Every business manager has a focus on Key Performance Indicators (KPIs) but what are KPIs measuring? The most important component for most involves uptime and the avoidance of outages, the ultimate business-damaging events in the modern economy. That focus on uptime is the primary measurement because until now, accurate measurement of availability and quality has been a fanciful hope.
But no matter what they’re measuring and how those measurements are calculated, and until now actual enterprise network monitoring measurements have been spotty, a truly effective integrated risk management stance remains a pipe dream for most companies.
The SLA Truth is…They Don’t Matter: When many C-level executives get asked about their risk management they mention the Service Level Agreements (SLAs) with their key infrastructure vendors. But SLAs are virtually meaningless as a pragmatic mechanism, and not just due to the way they are written to minimize the chances of the vendor needing to actually pay out in any substantial way. Ask yourself, how many times has a vendor gone bankrupt because of SLA payouts?
Put simply, if an outage interrupts the operations of a business, the damage will be deeper than any SLA can possibly help them recover from. If the outage lingers, it can be a true catastrophe for the future prospects of the business. It is not rare that the damage to that company’s customer relationships and brand proves in the long run to be a defining moment in the failure of a business. There are plenty of examples where the reputation of a business is forever tarnished by a ‘streak of technical bad luck’.
There’s no SLA for a Failed Business: SLA payments won’t bring back your customers who were rendered inoperable by a failure. They won’t turn around the prospects of a company whose customers lose trust in them. A loss of availability translates to a loss in revenue. A loss of critical business data translates to a lost business. A “100% SLA” is a sales tool, not a risk management tool.
This is not theoretical. It happens more often than you think, as it is just in the best interest of both provider and customer to keep those instances as quiet as possible. In one recent example, the data center of a European cloud provider experienced a fire. The provider’s customers who didn’t have a well-designed backup plan went down hard.
In another instance, a bank was plagued by DDOS attacks, leading to service interruptions that were infuriating to customers. In this instance the only link connecting their backend was a 10-megabit telecom link that had been purchased 15 years earlier. When 40,000 megabits of digital garbage was aimed at it there was little that could be done to rectify the situation.
The Recipe for Risk-Management Success: True risk management involves taking ownership of the company’s infrastructure and implementing tools for monitoring and observability. Savvy risk managers evaluate everything. They utilize multiple vendors who truly know what they’re doing and have backup plans for their backup plans. They stay up to date on new technologies from cutting-edge vendors, all the while monitoring what potential adversaries in the black hat world are doing.
When a company has true integrated risk management it allows SLAs to be what they already are for the vendor, a negotiating point.
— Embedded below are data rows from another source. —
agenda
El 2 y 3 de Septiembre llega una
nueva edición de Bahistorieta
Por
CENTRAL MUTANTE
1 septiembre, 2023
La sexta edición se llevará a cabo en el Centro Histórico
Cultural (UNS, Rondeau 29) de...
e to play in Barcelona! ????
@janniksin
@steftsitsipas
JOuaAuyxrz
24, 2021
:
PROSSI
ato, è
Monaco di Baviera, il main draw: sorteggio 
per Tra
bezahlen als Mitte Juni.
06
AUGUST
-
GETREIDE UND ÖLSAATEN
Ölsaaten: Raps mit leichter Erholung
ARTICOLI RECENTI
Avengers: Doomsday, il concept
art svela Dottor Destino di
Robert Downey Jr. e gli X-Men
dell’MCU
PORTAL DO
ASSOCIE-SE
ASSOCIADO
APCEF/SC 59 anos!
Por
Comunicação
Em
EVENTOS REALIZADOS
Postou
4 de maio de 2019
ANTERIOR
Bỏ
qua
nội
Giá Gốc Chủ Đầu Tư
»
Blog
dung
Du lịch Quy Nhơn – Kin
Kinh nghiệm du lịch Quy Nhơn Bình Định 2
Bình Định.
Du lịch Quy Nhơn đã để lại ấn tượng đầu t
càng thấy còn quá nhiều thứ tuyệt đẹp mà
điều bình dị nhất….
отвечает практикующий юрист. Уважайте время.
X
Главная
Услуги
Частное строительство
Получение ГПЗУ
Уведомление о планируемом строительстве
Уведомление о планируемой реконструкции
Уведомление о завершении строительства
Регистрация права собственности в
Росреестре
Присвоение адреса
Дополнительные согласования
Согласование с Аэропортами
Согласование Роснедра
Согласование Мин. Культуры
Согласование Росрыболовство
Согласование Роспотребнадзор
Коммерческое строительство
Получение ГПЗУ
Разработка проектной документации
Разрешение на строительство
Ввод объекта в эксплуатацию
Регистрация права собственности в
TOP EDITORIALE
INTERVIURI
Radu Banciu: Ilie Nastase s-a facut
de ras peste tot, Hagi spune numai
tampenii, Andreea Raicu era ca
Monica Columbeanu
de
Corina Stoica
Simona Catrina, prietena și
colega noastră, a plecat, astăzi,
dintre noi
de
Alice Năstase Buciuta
True resiliency allows a purchaser to surprise a vendor by saying “I really don’t need that 100% SuperTitanium SLA that allows me to call your CEO at 2AM, let’s talk price instead.”
Metrics are the Missing Link: The reason most companies focus mostly on uptime metrics is due to the lack of reliable, predictive, and actional data on latency to gain insight into the users’ digital experience. Combining reliability monitoring with true end-to-end latency data to closely replicate the real user experience would be invaluable to any product owner or technology executive.
Data Puts You in Control: Adherence to true risk management and the need for customers to take ownership of their infrastructure is why I co-founded LynkState. My partners and I thought of all the information that would have helped us do are jobs better in our network architecture and engineering careers and have found a way to deliver that to our customers.
The data is finally here that puts you in control of your integrated risk management. It is not about the SLAs. It is about YOU knowing what’s going on not just in your infrastructure and on your network, but on the global internet.